Irene: Urenco behilft sich mit einem Trick und behauptet, es handele sich bei dem radioaktiven Müll um Wertstoff, der weiter angereichert werden könne. Aber der Wertstoff kann nicht so besonders viel wert sein, wenn dafür negative Beträge fließen und Urenco dafür zahlt, dass das Uranhexafluorid von Russland genommen wird. Außerdem braucht es sehr viel Energie, den Stoff weiter anzureichern, sodass sich die Anreicherung auch ökonomisch schlicht nicht lohnt – auch in Russland passiert das mit maximal 10% des dort liegenden Uranhexafluorids. Faktisch handelt es sich also ganz einfach um Atommüll, der billig entsorgt werden soll, das ganze Hin und Her mit dem „Wertstoff“ dient nur dazu, das Atommüllexportverbot zu umgehen.
GWR: Jetzt sind die Transporte wieder aufgenommen worden. Seit Mai 2019 transportierte die Urenco in neun Zügen und einigen LKW mehrere tausend Tonnen abgereichertes Uran nach Russland, eine Erlaubnis gibt es für 2019 für 10.000 Tonnen, für 2020 für weitere 10.000 Tonnen, die allerdings auch aus anderen Urananreicherungsanlagen der Urenco kommen dürfen. Woran liegt das, dass genau die kritisierten Transporte jetzt nach langer Pause weiter fahren?
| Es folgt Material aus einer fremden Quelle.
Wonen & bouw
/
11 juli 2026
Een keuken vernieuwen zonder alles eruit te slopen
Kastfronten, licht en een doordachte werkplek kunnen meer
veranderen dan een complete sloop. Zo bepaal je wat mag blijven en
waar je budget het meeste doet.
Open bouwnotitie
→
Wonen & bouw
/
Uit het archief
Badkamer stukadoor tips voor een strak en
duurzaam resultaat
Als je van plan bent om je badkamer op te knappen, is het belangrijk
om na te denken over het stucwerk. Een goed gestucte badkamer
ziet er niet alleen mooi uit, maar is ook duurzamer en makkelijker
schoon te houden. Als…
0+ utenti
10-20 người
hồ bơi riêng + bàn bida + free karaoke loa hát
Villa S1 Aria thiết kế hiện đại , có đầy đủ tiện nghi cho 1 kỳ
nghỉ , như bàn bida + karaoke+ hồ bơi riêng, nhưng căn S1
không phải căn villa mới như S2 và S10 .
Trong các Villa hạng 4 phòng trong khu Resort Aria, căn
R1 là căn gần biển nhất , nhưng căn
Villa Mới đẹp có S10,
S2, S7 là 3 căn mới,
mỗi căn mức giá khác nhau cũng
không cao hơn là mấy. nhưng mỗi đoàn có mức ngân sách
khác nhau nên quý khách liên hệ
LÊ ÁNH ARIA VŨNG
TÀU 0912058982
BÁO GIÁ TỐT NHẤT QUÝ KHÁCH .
Irene: Ich weiß natürlich nicht, was in der Firmenzentrale von Urenco besprochen wird. Aber offensichtlich scheint es Probleme mit dem Alternativkonzept zu geben. Es war geplant das abgereicherte Uranhexafluorid in Frankreich oder Großbritannien in Uranoxid zu konvertieren und dann in Gronau in einer extra dafür gebauten Halle zu lagern. Uranhexafluorid ist also wohl sogar in den Augen der Urenco ein chemisch so gefährlicher und giftiger Stoff, dass eine Langzeitlagerung in dieser chemischen Form nicht in Frage kommt. Jedenfalls nicht vor der eigenen Haustür, in Sibirien ist der Kram – sorry für den Zynismus – bestimmt weniger gefährlich. Die Halle ist seit Jahren fertig, Atommüll wird jedoch nicht eingelagert. Vielleicht ist der Export des Mülls nach Russland einfach billiger und es erschien Urenco politisch ruhig genug, um die Transporte im Verbogenen wieder aufzunehmen. Ganz falsch lagen sie leider nicht, denn erst nach sieben durchgeführten Transporten merkten wir, dass das Ziel nicht die Konversionsanlage in Frankreich, sondern wieder Russland war.
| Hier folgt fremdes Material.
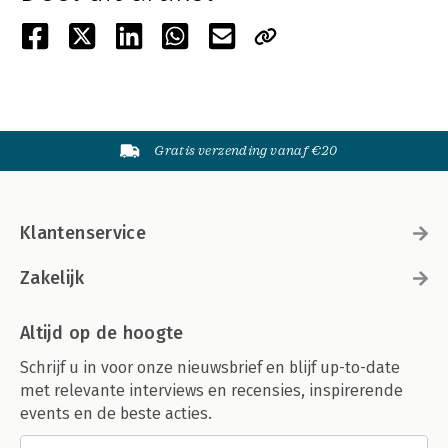
Gratis verzending vanaf €20
Klantenservice
Zakelijk
Altijd op de hoogte
Schrijf u in voor onze nieuwsbrief en blijf up-to-date
met relevante interviews en recensies, inspirerende
events en de beste acties.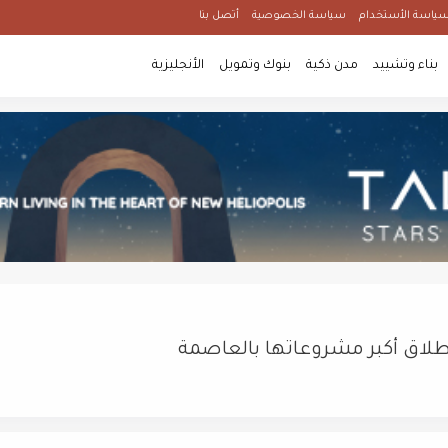
ياسة الأستخدام
سياسة الخصوصية
أتصل بنا
بناء وتشييد
مدن ذكية
بنوك وتمويل
الأنجليزية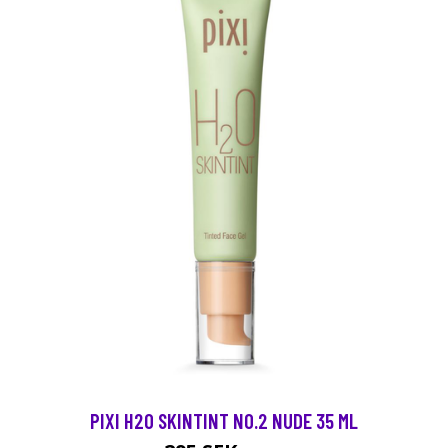
PIXI H2O SKINTINT NO.2 NUDE 35 ML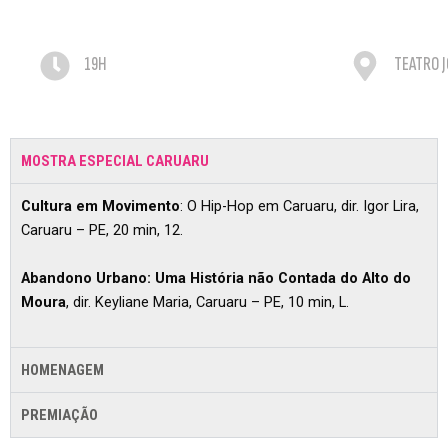
19H
TEATRO J
MOSTRA ESPECIAL CARUARU
Cultura em Movimento
: O Hip-Hop em Caruaru, dir. Igor Lira,
Caruaru – PE, 20 min, 12.
Abandono Urbano: Uma História não Contada do Alto do
Moura
, dir. Keyliane Maria, Caruaru – PE, 10 min, L.
HOMENAGEM
PREMIAÇÃO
GWR: Wie konnte das passieren? Ist der Widerstand gegen die Urananreicherung eingeschlafen?
Irene: Die Urananreicherungsanlage ist eine der Atomanlagen, an denen sich zwar oft nicht viel, aber doch kontinuierlich Protest regt, mit monatlichen Sonntagsspaziergängen, aber in den letzten Jahren auch immer mal wieder mit Blockaden der Anlage. Und auch Urantransporte haben wir in der Zwischenzeit einige gestoppt: 2012 im Münsterland, 2014 in Hamburg, 2018 in Koblenz und 2017 einen Anlieferungstransport für die Urananreicherungsanlage in Gronau. Dabei hatten sich jeweils drei Menschen vor und hinter dem Transport in Betonblöcken angekettet und den Zug eingefangen, der erst mit 17 Stunden Verspätung weiter fahren konnte. Trotz alldem entwickelte sich allerdings keine größere Öffentlichkeit um die Urananreicherungsanlage, Atomkraft ist leider für die meisten Menschen kein Thema mehr. Die Wiederaufnahme der Atommüllexporte zeigt allerdings, dass wir aufmerksam bleiben müssen. Glücklicherweise aber ebenso, dass sich Widerstand auch schnell wieder regen kann.
GWR: Aktuell fahren die Transporte von Gronau per Bahn über Münster, Hamm und Hagen in den Hafen von Amsterdam, zusätzlich fahren von Gronau nach Amsterdam LKW und von dort geht es weiter per Schiff nach St. Petersburg, wo das Uranhexafluorid wieder auf den Zug verladen wird. Viele Gelegenheiten für Proteste. Wie sieht der aktuelle Widerstand gegen die Transporte aus?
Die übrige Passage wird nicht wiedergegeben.